How does one Modulate Impact of TBS treatment?

When using rTMS, the clinician changes the Hz to achieve different outcomes. Slow (1 Hz) waves are inhibitory and fast (10-20 Hz) waves are activating. How does one achieve modulation using TBS when cluster frequencies are administered only within the 4 to 8 Hz theta rate? TBS can be administered in a variety of patterns: continuously for a time named continuous theta burst (cTBS), in groups of 2 seconds on and 8 seconds off called intermittent theta burst (iTBS), or for extended patterns 5 seconds on, 10 seconds off called intermediate TBS (imTBS).  cTBS has an inhibitory effect, iTBS has a stimulatory effect and imTBS is indeed intermediate in that it has neither inhibitory nor stimulatory impact on the neurons stimulated. Thus while preserving the basic theta wave clusters, one can select a TBS pattern to address the desired outcome.

With this basic introduction, let us summarize the presentation given at the recent meetings.

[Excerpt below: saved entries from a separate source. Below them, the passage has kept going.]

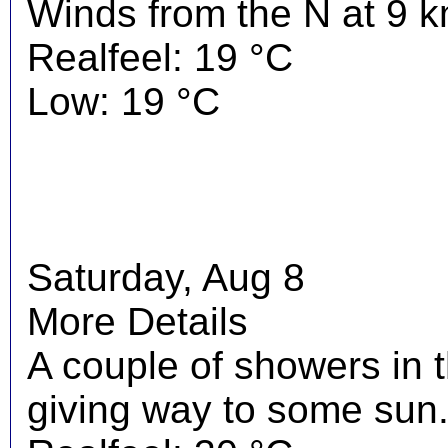
Winds from the N at 9 k
Realfeel: 19 °C
Low: 19 °C
Saturday, Aug 8
More Details
A couple of showers in 
giving way to some sun.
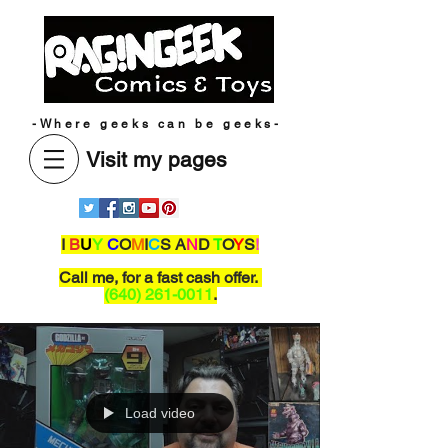
-Where geeks can be geeks-
Visit my pages
I
B
U
Y
C
O
M
I
C
S A
N
D
T
O
Y
S
!
Call me,
for a fast cash offer.
(640) 261-0011
.
Load video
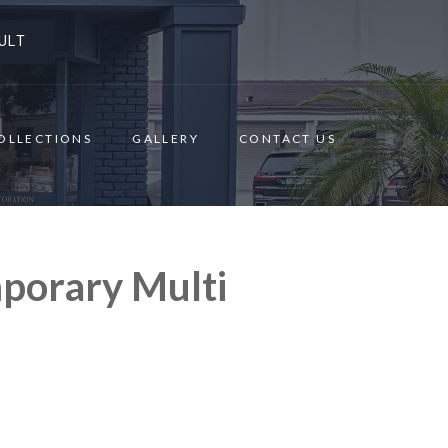
ULT
OLLECTIONS
GALLERY
CONTACT US
porary Multi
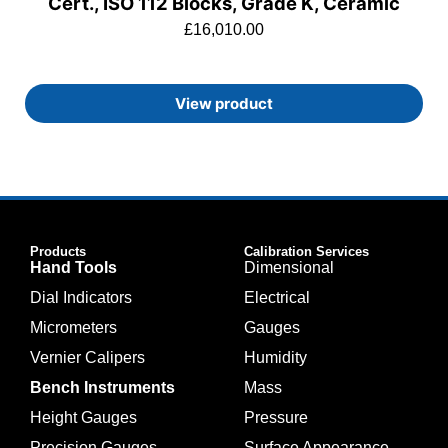
Cert., ISO 112 Blocks, Grade K, Ceramic
£
16,010.00
View product
Products
Calibration Services
Hand Tools
Dimensional
Dial Indicators
Electrical
Micrometers
Gauges
Vernier Calipers
Humidity
Bench Instruments
Mass
Height Gauges
Pressure
Precision Gauges
Surface Appearance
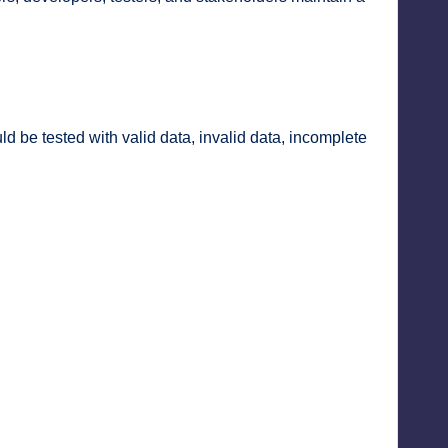
d be tested with valid data, invalid data, incomplete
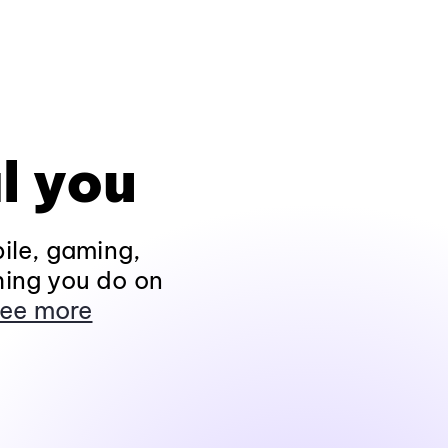
l you
ile, gaming,
hing you do on
ee more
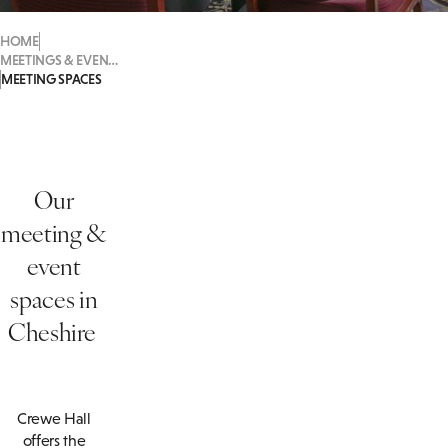
HOME
MEETINGS & EVENTS
MEETING SPACES
Our
meeting &
event
spaces in
Cheshire
Crewe Hall
offers the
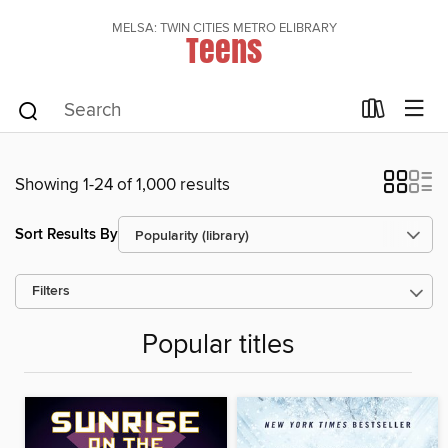
MELSA: TWIN CITIES METRO ELIBRARY
Teens
Showing 1-24 of 1,000 results
Sort Results By
Filters
Popular titles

Dr. Daniel Blumberger, Associate Professor of Psychiatry and Medical Head of the Temerty Centre for Therapeutic Brain Intervention, Toronto, CN presented a literature review of TBS and results from a randomized non-inferiority trial of iTBS to rTMS. This trial is known as the THREE-D study. Non-inferiorty trials are often conducted when an established treatment, in this case rTMS, exists and an experimental form of treatment, in this case iTBS, is not felt to be superior in outcome, nor inferior in outcome to the standard treatment. The study had two hypotheses: first that iTBS would be non-inferior to rTMS in improving depression and second that there would be no difference in tolerability and safety between iTBS and rTMS. The full study recruited 400 patients from throughout Canada with MDD, treated at 3 sites. In the protocols used, both treatments were administered at 120% of MT over the left DLPFC for 20 to 30 sessions. The rTMS was administered 3000 pulses per day at 10 Hz and the iTBS at 600 pulses per day using bursts of 3 at 50 Hz and bursts repeated at 5 Hz for total treatment times of 38 minutes and 3 minutes respectively. An interim analysis after 115 patients showed non-inferiority on both hypotheses. A full analysis is pending but if completed may well establish iTBS as non-inferior to rTMS for MDD, but with much greater treatment speed, resulting in increased clinic capacity and shorter daily patient contact time.